Monday, March 24, 2014

How about that
          I’m reading a thriller novel by a much-awarded and popular author, and the story is, as usual for him, fresh and absorbing.  But the narrative is heavily overloaded with thats.  So much so, they’re intruding on the story, jarring me out of the fictional construction this author has otherwise so cleverly built, whenever I stumble over yet another that.
“. . . I didn’t think that I had ever . . .”
“. . . meaning that she also had . . .”
“. . . not that I thought that they’d go . . .”
“. . . if I believed that that was the answer . . .”
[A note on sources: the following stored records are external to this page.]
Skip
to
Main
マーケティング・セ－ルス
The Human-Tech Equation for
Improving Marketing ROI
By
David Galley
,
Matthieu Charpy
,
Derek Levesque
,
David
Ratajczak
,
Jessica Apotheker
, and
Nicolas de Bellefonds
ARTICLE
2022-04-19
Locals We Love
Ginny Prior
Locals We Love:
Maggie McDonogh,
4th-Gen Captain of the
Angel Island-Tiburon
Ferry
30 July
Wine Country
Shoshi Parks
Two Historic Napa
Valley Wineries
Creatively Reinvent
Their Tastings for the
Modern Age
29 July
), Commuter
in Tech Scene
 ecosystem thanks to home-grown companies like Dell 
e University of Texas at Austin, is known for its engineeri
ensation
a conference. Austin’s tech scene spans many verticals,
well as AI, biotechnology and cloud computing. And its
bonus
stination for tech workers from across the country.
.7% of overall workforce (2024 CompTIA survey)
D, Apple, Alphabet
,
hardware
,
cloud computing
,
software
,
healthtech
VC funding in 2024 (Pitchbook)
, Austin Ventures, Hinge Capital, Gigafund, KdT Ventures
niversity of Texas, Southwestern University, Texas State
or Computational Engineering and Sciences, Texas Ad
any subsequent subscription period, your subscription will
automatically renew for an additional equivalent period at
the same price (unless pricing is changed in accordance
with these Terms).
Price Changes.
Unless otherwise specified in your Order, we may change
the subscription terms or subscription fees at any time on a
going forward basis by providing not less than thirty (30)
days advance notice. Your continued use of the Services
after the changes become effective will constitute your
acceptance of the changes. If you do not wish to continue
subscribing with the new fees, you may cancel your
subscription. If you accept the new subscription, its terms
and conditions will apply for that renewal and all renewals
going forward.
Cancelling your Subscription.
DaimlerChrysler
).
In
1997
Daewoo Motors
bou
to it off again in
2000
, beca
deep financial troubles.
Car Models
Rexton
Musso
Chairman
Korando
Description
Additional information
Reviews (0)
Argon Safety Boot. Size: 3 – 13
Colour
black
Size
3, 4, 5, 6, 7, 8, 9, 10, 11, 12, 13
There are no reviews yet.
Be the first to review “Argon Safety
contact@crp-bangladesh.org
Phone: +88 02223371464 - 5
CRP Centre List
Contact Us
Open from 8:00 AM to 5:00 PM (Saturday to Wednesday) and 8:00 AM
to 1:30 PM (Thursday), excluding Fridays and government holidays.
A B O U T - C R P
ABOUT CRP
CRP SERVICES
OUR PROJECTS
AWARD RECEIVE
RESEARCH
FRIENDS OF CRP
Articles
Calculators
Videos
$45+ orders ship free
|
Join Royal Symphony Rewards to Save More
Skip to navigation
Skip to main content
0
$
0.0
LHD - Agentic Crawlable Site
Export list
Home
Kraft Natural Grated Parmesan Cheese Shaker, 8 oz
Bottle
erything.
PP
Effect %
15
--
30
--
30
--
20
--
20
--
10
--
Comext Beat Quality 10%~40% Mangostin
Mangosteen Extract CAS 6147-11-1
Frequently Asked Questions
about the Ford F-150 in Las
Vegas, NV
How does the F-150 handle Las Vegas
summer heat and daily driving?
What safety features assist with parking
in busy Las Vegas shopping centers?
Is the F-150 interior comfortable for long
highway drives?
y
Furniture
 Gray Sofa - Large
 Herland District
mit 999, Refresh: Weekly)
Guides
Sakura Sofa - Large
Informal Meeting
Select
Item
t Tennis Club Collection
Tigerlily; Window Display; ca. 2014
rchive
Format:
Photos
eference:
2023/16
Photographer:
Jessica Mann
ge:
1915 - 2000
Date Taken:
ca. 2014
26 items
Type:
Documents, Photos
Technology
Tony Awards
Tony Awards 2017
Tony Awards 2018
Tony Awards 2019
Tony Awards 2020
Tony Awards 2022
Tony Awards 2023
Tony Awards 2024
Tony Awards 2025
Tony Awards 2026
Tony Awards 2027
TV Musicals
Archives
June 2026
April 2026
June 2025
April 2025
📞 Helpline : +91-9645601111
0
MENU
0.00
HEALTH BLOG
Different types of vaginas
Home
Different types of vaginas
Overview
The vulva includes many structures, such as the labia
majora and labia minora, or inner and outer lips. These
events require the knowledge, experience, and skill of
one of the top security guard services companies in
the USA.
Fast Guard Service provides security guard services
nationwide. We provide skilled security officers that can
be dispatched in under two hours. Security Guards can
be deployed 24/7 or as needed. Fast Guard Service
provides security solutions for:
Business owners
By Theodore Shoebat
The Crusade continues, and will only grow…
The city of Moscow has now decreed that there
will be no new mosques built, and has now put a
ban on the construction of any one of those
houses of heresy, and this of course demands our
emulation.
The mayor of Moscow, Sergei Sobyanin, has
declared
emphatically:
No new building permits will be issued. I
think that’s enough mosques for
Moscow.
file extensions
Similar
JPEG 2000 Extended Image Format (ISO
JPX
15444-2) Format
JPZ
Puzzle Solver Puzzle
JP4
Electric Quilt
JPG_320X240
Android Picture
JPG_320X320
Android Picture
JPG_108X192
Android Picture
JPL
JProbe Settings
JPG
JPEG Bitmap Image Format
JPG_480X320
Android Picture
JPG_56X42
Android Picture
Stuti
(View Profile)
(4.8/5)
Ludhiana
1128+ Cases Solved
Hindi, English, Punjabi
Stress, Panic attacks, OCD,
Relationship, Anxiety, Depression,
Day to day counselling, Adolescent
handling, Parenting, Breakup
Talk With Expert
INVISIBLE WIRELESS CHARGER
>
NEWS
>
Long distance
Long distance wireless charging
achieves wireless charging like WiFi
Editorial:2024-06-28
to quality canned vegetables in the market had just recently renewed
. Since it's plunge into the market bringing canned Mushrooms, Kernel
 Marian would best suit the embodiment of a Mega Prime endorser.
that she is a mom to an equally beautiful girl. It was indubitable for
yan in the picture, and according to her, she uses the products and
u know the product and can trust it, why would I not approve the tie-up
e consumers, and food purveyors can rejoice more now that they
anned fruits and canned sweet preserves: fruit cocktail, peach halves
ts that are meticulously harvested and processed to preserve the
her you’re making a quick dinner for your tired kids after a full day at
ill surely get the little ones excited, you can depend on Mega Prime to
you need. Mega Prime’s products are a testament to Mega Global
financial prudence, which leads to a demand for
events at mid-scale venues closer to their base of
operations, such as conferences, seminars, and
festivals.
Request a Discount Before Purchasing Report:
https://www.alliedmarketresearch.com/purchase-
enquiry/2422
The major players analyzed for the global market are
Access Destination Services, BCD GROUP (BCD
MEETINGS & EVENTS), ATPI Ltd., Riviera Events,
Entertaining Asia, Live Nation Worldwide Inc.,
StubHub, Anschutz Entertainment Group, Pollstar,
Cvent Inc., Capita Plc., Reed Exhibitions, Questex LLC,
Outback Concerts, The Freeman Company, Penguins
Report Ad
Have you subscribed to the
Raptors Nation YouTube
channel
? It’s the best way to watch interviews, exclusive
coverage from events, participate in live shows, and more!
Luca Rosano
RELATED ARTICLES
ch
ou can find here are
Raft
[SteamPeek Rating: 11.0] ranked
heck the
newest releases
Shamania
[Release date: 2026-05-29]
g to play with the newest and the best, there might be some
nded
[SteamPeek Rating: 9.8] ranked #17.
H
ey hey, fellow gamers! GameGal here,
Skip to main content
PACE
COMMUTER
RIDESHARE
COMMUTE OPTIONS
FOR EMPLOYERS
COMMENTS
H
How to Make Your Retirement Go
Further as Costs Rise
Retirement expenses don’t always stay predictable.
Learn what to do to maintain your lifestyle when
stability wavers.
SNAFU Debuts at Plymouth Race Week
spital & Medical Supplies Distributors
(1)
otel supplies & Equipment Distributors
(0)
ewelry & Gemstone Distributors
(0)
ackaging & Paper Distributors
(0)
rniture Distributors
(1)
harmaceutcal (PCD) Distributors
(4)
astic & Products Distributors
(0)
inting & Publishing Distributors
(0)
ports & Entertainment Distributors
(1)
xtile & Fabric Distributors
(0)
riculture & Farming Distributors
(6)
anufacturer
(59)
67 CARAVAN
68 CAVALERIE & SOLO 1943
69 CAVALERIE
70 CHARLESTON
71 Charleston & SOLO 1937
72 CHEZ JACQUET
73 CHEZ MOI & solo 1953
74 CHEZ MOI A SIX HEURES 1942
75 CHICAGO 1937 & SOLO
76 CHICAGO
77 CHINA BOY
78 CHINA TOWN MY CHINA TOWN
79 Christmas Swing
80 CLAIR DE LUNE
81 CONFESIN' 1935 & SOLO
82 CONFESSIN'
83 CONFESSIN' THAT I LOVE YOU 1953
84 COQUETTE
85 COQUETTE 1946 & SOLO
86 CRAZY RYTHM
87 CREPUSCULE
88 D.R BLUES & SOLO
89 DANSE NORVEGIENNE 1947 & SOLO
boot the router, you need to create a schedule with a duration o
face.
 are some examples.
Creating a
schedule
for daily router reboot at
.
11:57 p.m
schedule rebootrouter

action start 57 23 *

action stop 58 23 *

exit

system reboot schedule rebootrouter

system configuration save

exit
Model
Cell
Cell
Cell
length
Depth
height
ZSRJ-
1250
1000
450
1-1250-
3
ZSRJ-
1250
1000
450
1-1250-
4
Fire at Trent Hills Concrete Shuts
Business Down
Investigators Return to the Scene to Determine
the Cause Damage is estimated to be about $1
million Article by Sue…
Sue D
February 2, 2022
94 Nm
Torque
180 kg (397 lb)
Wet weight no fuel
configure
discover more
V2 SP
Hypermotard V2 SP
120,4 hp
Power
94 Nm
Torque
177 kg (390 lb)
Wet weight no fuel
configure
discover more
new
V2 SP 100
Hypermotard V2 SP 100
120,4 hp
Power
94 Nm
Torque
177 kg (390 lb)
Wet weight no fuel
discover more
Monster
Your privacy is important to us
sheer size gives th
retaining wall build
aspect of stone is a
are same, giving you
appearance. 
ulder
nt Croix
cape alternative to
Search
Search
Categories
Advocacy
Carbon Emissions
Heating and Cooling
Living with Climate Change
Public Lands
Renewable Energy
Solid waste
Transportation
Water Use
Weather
          On some pages there are ten or a dozen thats.  And that’s just far too many thats.  In almost all of these instances, the that could have simply been deleted, thus streamlining and speeding up the narrative.  (Try cutting the thats in each of the above examples.  In the third and fourth examples, at least one that can be struck without compromising clarity.)
          Yet I’ve often found myself guilty of this same infraction, of getting so enamored by a certain word I’ll use it repeatedly throughout a manuscript, or three or four times in succession within a few pages.  We do this unconsciously, and so it’s hard to correct, even with thorough self-editing. 
          It’s one good reason to have every manuscript line-edited by someone experienced at spotting word over-usage, among the many other technical misdemeanors most of us don’t even realize we’re committing.
          Think about people who say “you know” or “like” thirty or forty times in every conversation.
          It’s, like, tedious at best, you know?